(Supplied data)
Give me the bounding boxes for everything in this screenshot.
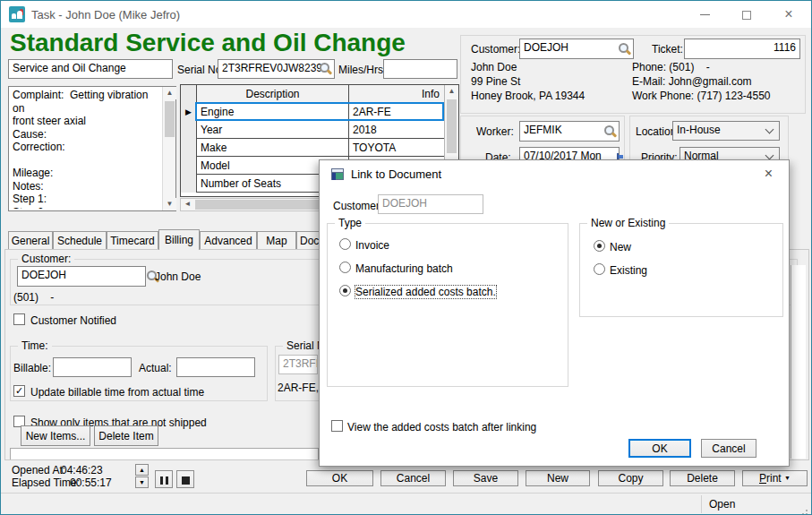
dialog-customer-label: Customer:	[333, 200, 382, 212]
tab-schedule[interactable]: Schedule	[53, 231, 107, 249]
close-icon: ×	[765, 166, 773, 181]
customer-street: 99 Pine St	[471, 75, 520, 88]
radio-new-label[interactable]: New	[610, 241, 631, 253]
actual-label: Actual:	[139, 362, 172, 374]
dialog-close-button[interactable]: ×	[748, 160, 789, 187]
minimize-button[interactable]	[684, 1, 725, 28]
resize-grip[interactable]	[806, 510, 808, 511]
radio-manufacturing-batch[interactable]	[339, 262, 351, 273]
check-icon: ✓	[15, 385, 23, 396]
serial-number-info: 2AR-FE, 2	[278, 382, 319, 394]
time-group-label: Time:	[18, 339, 52, 352]
pause-timer-button[interactable]	[155, 470, 173, 488]
print-button-label: Print	[759, 472, 782, 485]
elapsed-time-value: 00:55:17	[70, 476, 112, 489]
close-button[interactable]: ×	[768, 1, 809, 28]
dialog-cancel-button[interactable]: Cancel	[701, 439, 756, 458]
view-after-linking-label: View the added costs batch after linking	[347, 421, 536, 433]
delete-item-button[interactable]: Delete Item	[94, 425, 158, 446]
dialog-title: Link to Document	[351, 167, 441, 181]
save-button[interactable]: Save	[453, 470, 518, 486]
notes-box[interactable]: Complaint: Getting vibration on front st…	[8, 86, 176, 211]
row-selector[interactable]	[181, 121, 197, 139]
customer-code-input[interactable]: DOEJOH	[519, 39, 634, 59]
ok-button[interactable]: OK	[306, 470, 373, 486]
tab-advanced[interactable]: Advanced	[200, 231, 257, 249]
radio-manufacturing-batch-label[interactable]: Manufacturing batch	[355, 262, 453, 275]
stop-timer-button[interactable]	[176, 470, 194, 488]
grid-col-description[interactable]: Description	[197, 85, 349, 103]
table-row[interactable]: ▶ Engine 2AR-FE	[181, 103, 444, 121]
grid-cell-info[interactable]: 2018	[349, 121, 444, 139]
ticket-label: Ticket:	[652, 43, 683, 56]
view-after-linking-checkbox[interactable]	[331, 420, 343, 432]
serial-no-input[interactable]: 2T3RFREV0JW82392	[218, 59, 335, 79]
grid-cell-description[interactable]: Year	[197, 121, 349, 139]
radio-existing-label[interactable]: Existing	[610, 264, 647, 277]
print-button[interactable]: Print ▼	[742, 470, 808, 486]
ticket-input[interactable]: 1116	[684, 39, 800, 59]
task-type-input[interactable]: Service and Oil Change	[8, 59, 173, 79]
status-text: Open	[709, 498, 735, 511]
radio-new[interactable]	[594, 240, 605, 252]
customer-search-icon[interactable]	[618, 42, 631, 56]
window-title: Task - John Doe (Mike Jefro)	[31, 8, 180, 21]
dialog-ok-button[interactable]: OK	[628, 439, 691, 458]
serial-search-icon[interactable]	[319, 62, 332, 75]
tab-timecard[interactable]: Timecard	[107, 231, 158, 249]
scroll-left-icon[interactable]: ◄	[181, 199, 194, 210]
tab-billing[interactable]: Billing	[158, 229, 200, 250]
radio-serialized-added-costs-label[interactable]: Serialized added costs batch.	[355, 286, 496, 298]
worker-search-icon[interactable]	[603, 124, 617, 138]
items-list[interactable]	[10, 448, 319, 459]
cancel-button[interactable]: Cancel	[380, 470, 446, 486]
miles-hrs-input[interactable]	[383, 59, 457, 79]
customer-work-phone: Work Phone: (717) 123-4550	[632, 90, 771, 102]
customer-notified-checkbox[interactable]	[13, 313, 25, 325]
customer-panel: Customer: DOEJOH Ticket: 1116 John Doe 9…	[460, 35, 806, 114]
row-selector[interactable]	[181, 139, 197, 157]
scroll-up-icon[interactable]: ▲	[163, 87, 176, 99]
radio-serialized-added-costs[interactable]	[339, 285, 351, 296]
chevron-down-icon	[765, 151, 774, 160]
customer-name: John Doe	[471, 61, 517, 73]
items-list-right-edge	[791, 265, 806, 459]
billing-customer-phone: (501) -	[13, 291, 54, 304]
grid-cell-description[interactable]: Make	[197, 139, 349, 157]
update-billable-checkbox[interactable]: ✓	[13, 385, 25, 397]
status-bar: Open	[1, 493, 811, 514]
copy-button[interactable]: Copy	[598, 470, 663, 486]
tab-map[interactable]: Map	[257, 231, 296, 249]
row-selector[interactable]	[181, 175, 197, 193]
new-button[interactable]: New	[526, 470, 590, 486]
customer-city: Honey Brook, PA 19344	[471, 90, 585, 102]
grid-cell-info[interactable]: TOYOTA	[349, 139, 444, 157]
billing-customer-input[interactable]: DOEJOH	[17, 266, 146, 287]
time-spinner-up[interactable]: ▲	[135, 464, 149, 476]
new-items-button[interactable]: New Items...	[21, 425, 90, 446]
tab-general[interactable]: General	[8, 231, 53, 249]
grid-cell-description[interactable]: Engine	[197, 103, 349, 121]
table-row[interactable]: Year 2018	[181, 121, 444, 139]
delete-button[interactable]: Delete	[670, 470, 735, 486]
scroll-down-icon[interactable]: ▼	[163, 198, 176, 210]
radio-existing[interactable]	[594, 263, 605, 275]
scroll-thumb[interactable]	[447, 99, 457, 153]
notes-scrollbar[interactable]: ▲ ▼	[162, 87, 175, 210]
billable-input[interactable]	[53, 357, 132, 377]
scroll-up-icon[interactable]: ▲	[445, 85, 458, 98]
grid-cell-info[interactable]: 2AR-FE	[349, 103, 444, 121]
customer-notified-label: Customer Notified	[30, 314, 116, 327]
page-title: Standard Service and Oil Change	[10, 29, 406, 57]
radio-invoice[interactable]	[339, 238, 351, 250]
radio-invoice-label[interactable]: Invoice	[355, 239, 389, 252]
row-selector[interactable]	[181, 157, 197, 175]
maximize-button[interactable]	[726, 1, 767, 28]
table-row[interactable]: Make TOYOTA	[181, 139, 444, 157]
location-select[interactable]: In-House	[672, 121, 780, 141]
scroll-thumb[interactable]	[165, 101, 175, 137]
chevron-down-icon	[765, 125, 774, 134]
time-spinner-down[interactable]: ▼	[135, 476, 149, 488]
actual-input[interactable]	[176, 357, 255, 377]
grid-col-info[interactable]: Info	[349, 85, 444, 103]
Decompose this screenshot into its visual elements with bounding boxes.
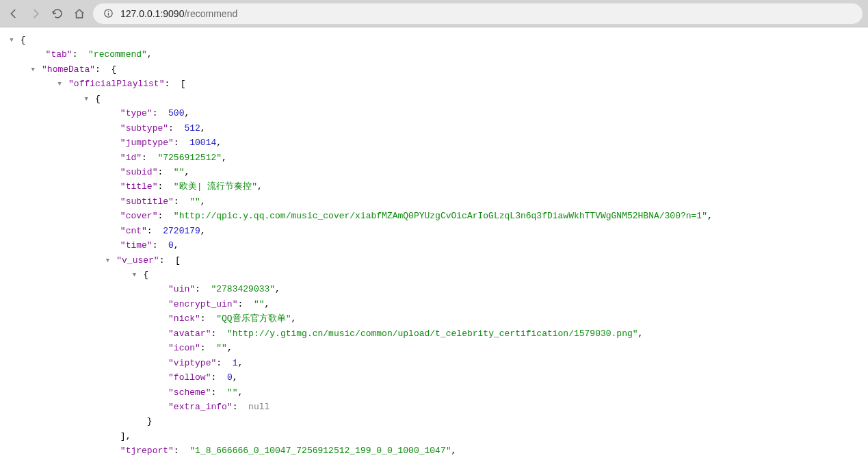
json-key: "avatar" bbox=[168, 329, 211, 339]
reload-icon bbox=[51, 8, 64, 20]
json-value: "" bbox=[254, 299, 265, 309]
json-key: "tjreport" bbox=[120, 446, 174, 456]
json-key: "cnt" bbox=[120, 226, 147, 236]
arrow-right-icon bbox=[29, 8, 42, 20]
url-text: 127.0.0.1:9090/recommend bbox=[120, 8, 237, 19]
collapse-toggle[interactable]: ▼ bbox=[8, 36, 15, 46]
json-key: "encrypt_uin" bbox=[168, 299, 237, 309]
reload-button[interactable] bbox=[49, 5, 66, 22]
svg-point-2 bbox=[107, 11, 109, 12]
json-value: "" bbox=[189, 196, 200, 207]
json-key: "follow" bbox=[168, 372, 211, 383]
json-value: "http://qpic.y.qq.com/music_cover/xiabfM… bbox=[174, 211, 707, 221]
collapse-toggle[interactable]: ▼ bbox=[131, 270, 137, 281]
json-value: "recommend" bbox=[88, 49, 147, 60]
json-key: "jumptype" bbox=[120, 138, 174, 148]
json-value: "7256912512" bbox=[157, 153, 222, 163]
json-value: 10014 bbox=[189, 138, 216, 148]
json-viewer: ▼ { "tab": "recommend", ▼ "homeData": { … bbox=[0, 27, 868, 475]
json-value: 500 bbox=[168, 108, 184, 118]
json-key: "cover" bbox=[120, 211, 158, 221]
json-value: "" bbox=[174, 167, 185, 177]
back-button[interactable] bbox=[5, 5, 22, 22]
json-value: "QQ音乐官方歌单" bbox=[216, 313, 291, 324]
json-key: "uin" bbox=[168, 284, 195, 294]
json-key: "officialPlaylist" bbox=[68, 79, 164, 89]
json-key: "tab" bbox=[46, 49, 73, 60]
collapse-toggle[interactable]: ▼ bbox=[29, 65, 36, 75]
json-value: 2720179 bbox=[163, 226, 200, 236]
collapse-toggle[interactable]: ▼ bbox=[83, 94, 90, 105]
home-button[interactable] bbox=[71, 5, 88, 22]
browser-toolbar: 127.0.0.1:9090/recommend bbox=[0, 0, 868, 27]
collapse-toggle[interactable]: ▼ bbox=[56, 79, 63, 90]
json-value: 0 bbox=[227, 372, 233, 383]
forward-button[interactable] bbox=[27, 5, 44, 22]
json-value: "" bbox=[227, 387, 238, 398]
url-path: /recommend bbox=[184, 8, 237, 19]
json-key: "nick" bbox=[168, 313, 200, 324]
home-icon bbox=[73, 8, 86, 20]
json-value: 0 bbox=[168, 240, 174, 251]
json-value: 512 bbox=[184, 123, 200, 133]
json-key: "title" bbox=[120, 181, 158, 192]
json-key: "extra_info" bbox=[168, 402, 233, 412]
json-value: "2783429033" bbox=[211, 284, 275, 294]
json-value: "http://y.gtimg.cn/music/common/upload/t… bbox=[227, 329, 638, 339]
json-key: "v_user" bbox=[116, 255, 159, 266]
json-key: "subid" bbox=[120, 167, 158, 177]
collapse-toggle[interactable]: ▼ bbox=[104, 256, 111, 266]
url-host: 127.0.0.1:9090 bbox=[120, 8, 184, 19]
arrow-left-icon bbox=[8, 8, 20, 20]
json-key: "homeData" bbox=[42, 64, 95, 75]
json-value: "" bbox=[216, 343, 227, 353]
json-key: "type" bbox=[120, 108, 153, 118]
json-key: "id" bbox=[120, 153, 142, 163]
json-key: "subtitle" bbox=[120, 196, 174, 207]
url-bar[interactable]: 127.0.0.1:9090/recommend bbox=[93, 3, 863, 24]
json-key: "scheme" bbox=[168, 387, 211, 398]
json-value: "欧美| 流行节奏控" bbox=[174, 181, 257, 192]
json-key: "time" bbox=[120, 240, 153, 251]
json-key: "icon" bbox=[168, 343, 200, 353]
json-key: "subtype" bbox=[120, 123, 168, 133]
info-icon bbox=[103, 8, 114, 19]
json-key: "viptype" bbox=[168, 358, 216, 368]
json-value: null bbox=[248, 402, 269, 412]
json-value: "1_8_666666_0_10047_7256912512_199_0_0_1… bbox=[189, 446, 451, 456]
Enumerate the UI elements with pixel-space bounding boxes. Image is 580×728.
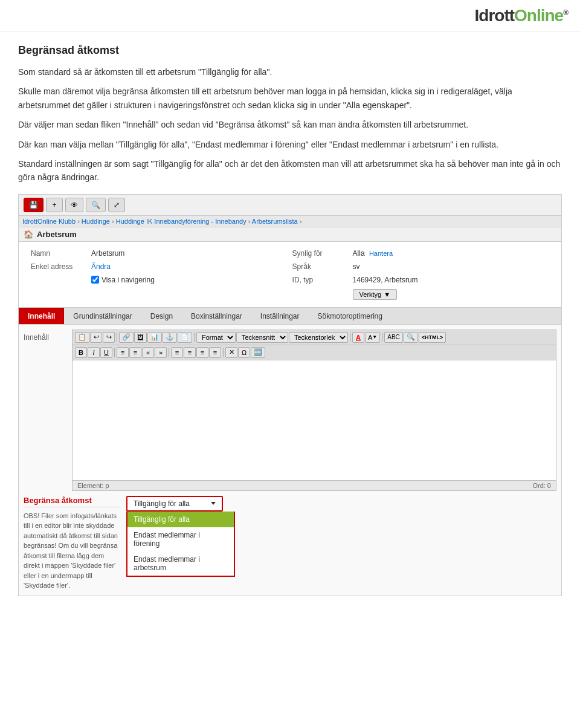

(Task brief)
Copy only the lines in the listing that contain "homeData".

(Exercise answer)
json-viewer: ▼ { "tab": "recommend", ▼ "homeData": { … bbox=[0, 27, 868, 475]
json-key: "homeData" bbox=[42, 64, 95, 75]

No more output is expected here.